### REQUIRED ACTION
Return each line of the listing that contains the string "bowel".

### EXTRACTED DATA
┄┄┄┄┄┄
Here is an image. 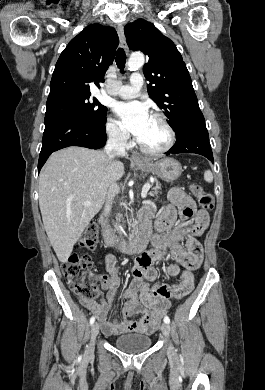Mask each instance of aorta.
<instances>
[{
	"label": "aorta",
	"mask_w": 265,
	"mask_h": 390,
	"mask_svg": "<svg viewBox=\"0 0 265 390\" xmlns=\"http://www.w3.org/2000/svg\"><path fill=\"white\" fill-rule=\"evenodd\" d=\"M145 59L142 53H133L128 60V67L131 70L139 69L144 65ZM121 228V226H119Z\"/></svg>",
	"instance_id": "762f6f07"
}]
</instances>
┄┄┄┄┄┄
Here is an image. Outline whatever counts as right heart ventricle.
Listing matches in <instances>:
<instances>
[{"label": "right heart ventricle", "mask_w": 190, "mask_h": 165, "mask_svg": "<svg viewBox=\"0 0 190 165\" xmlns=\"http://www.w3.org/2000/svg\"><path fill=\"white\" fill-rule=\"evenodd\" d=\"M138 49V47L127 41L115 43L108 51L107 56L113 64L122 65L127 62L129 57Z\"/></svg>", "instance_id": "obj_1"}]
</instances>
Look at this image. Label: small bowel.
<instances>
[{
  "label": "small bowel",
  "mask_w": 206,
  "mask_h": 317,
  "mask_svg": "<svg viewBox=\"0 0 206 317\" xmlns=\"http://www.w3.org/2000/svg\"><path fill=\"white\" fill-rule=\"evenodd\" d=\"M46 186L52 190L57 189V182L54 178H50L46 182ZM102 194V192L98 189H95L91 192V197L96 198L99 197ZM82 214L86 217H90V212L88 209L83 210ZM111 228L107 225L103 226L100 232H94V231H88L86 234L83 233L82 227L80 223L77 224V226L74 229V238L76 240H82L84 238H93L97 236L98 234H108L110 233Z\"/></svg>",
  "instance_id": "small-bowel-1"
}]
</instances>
┄┄┄┄┄┄
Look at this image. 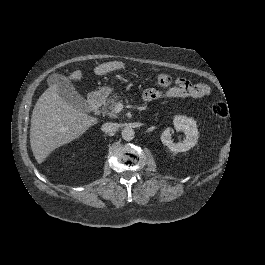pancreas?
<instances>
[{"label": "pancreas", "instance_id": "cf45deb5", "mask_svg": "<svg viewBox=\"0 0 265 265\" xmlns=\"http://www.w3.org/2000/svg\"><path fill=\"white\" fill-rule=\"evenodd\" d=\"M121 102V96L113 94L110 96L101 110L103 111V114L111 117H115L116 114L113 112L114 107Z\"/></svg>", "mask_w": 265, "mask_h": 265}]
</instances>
┄┄┄┄┄┄
### RESULT OF THE TASK
Look at this image. Label: small bowel.
  "label": "small bowel",
  "instance_id": "small-bowel-1"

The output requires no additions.